There’s a growing demand for the development and use of wearables, smart cameras and other sensors in animal health for pet animals and on farms. These devices generate a huge amount of data, which raises the potential for artificial intelligence (AI) using machine learning algorithms and real-time analysis.
However, despite demand, a review of recent academic publications shows there’s very limited understanding of technologies like AI and machine learning within the animal health industry. It wouldn’t be a leap to suggest the same is true in hardware and other applications. The gap that exists in the understanding between the two fields can be, hopefully, expected to shorten as artificial intelligence gains more popularity.
A lot of analysis tools already exist that allow data scientists to analyse and visualise data to find trends and patterns, but it is all based on historically collected data. This is where artificial intelligence can intervene as AI has a lot of value in real-time predictive analysis. With the right data collection methodologies, real-time analysis of how a certain disease is spreading can allow an AI to find commonalities among the samples and identify the cause of the disease spread (such as an infected batch of food from a certain facility). In other cases, AI could study the pattern of the disease spread, to predict the geographical regions it will spread to and allowing farmers, veterinarians and pharmaceutical companies to be better prepared for it.
There are further benefits in using ‘smart cameras’ (cameras powered by AI). There has been research in the use of facial recognition with animals and it now proves that smart cameras can identify individual animals. Such smart cameras, mounted at fixed locations or on drones, can monitor the behaviour of animals and collect data on each individually identifiable animal. For example, monitoring the amount of food a specific cow is taking on a dairy farm, correlated with the amount of milk output with that specific cow – can allow the farms to optimise the milk output out of each cow.
Artificial Intelligence is also bringing changes to business models in many sectors; particularly regarding when human interaction or action is required, and what decisions are automated. Big data is also changing the way managers make business decisions, making them increasingly quantitative decision-makers, relying on data, rather than just on intuition. IBM is already working on ‘AI assistants’ for veterinarians, that can instantly recognise species the moment a pet or animal walks in through the door, and look up through a database of over 800 medical conditions and caners.
Increasing accuracy of automated veterinary diagnostic tools can change when a veterinarian physically interacts with an animal, with AI deciding whether a physical check-up is even warranted at a particular stage, or with particular symptoms. A New Zealand-based app called ‘Betty’, is doing just this, helping farmers decide if their sick cow is an emergency and whether they require a veterinarian. Artificial intelligence could also give the rise of ‘Smart Farms’, which may automatically diagnose a sickness and administer remedies/cures to the affected animal (as part of its feed), without any human involvement.
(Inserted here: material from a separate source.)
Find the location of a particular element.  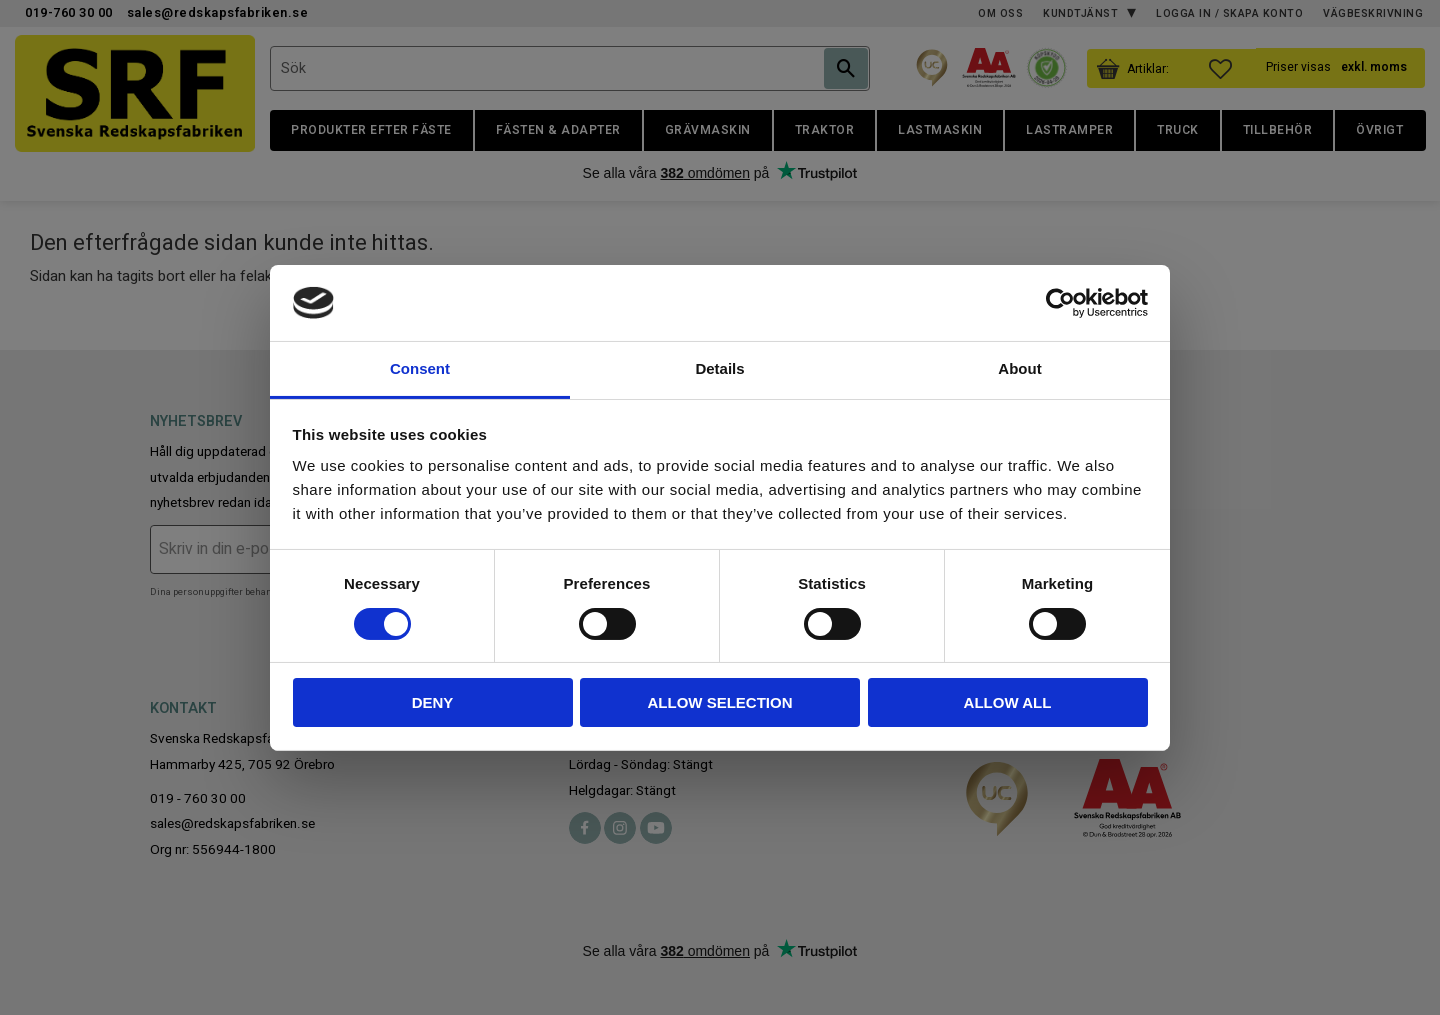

Artificial Intelligence has already proven itself to be a major driver for increasing efficiency and productivity in other sectors, and it is about time we expand its implementation in animal health. We can already see the rise of AI-powered apps and tools for farmers and veterinarians, but the options are still limited, and still in their development stages. The future of AI in animal health is not yet certain, but it sure is an exciting future to look forward to. What do you think – will AI take over, play a key role or is it just another gimmick?